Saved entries
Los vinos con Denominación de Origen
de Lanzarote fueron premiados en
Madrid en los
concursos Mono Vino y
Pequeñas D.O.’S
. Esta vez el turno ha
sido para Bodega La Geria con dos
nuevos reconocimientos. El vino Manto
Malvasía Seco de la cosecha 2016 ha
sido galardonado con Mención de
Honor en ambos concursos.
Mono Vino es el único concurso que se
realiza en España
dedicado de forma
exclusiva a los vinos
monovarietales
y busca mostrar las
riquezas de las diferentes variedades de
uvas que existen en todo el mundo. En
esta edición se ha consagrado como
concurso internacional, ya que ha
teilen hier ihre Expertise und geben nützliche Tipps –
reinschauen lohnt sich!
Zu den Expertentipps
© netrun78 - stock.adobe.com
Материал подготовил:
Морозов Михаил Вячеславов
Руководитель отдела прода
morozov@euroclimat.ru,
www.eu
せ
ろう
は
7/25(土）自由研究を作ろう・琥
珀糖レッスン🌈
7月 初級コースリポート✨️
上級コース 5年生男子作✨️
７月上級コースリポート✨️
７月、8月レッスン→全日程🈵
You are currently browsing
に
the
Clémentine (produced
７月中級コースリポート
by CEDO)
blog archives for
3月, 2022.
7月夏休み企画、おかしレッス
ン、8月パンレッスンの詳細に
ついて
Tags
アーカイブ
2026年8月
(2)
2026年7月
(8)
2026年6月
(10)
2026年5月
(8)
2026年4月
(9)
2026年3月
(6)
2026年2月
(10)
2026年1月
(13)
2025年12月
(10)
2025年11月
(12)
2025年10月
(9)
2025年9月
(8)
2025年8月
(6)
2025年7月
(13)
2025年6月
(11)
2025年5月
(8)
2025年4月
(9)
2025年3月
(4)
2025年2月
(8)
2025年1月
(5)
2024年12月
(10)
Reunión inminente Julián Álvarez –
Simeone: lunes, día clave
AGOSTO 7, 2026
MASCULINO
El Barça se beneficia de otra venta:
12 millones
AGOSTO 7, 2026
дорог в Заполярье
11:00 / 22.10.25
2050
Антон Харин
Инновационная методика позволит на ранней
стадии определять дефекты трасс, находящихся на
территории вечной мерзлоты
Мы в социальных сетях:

**Task description:**
Your answer must be the line holding "дорог в Заполярье" plus every later line to the end of the records, copied exactly.

**Response:**
дорог в Заполярье
11:00 / 22.10.25
2050
Антон Харин
Инновационная методика позволит на ранней
стадии определять дефекты трасс, находящихся на
территории вечной мерзлоты
Мы в социальных сетях:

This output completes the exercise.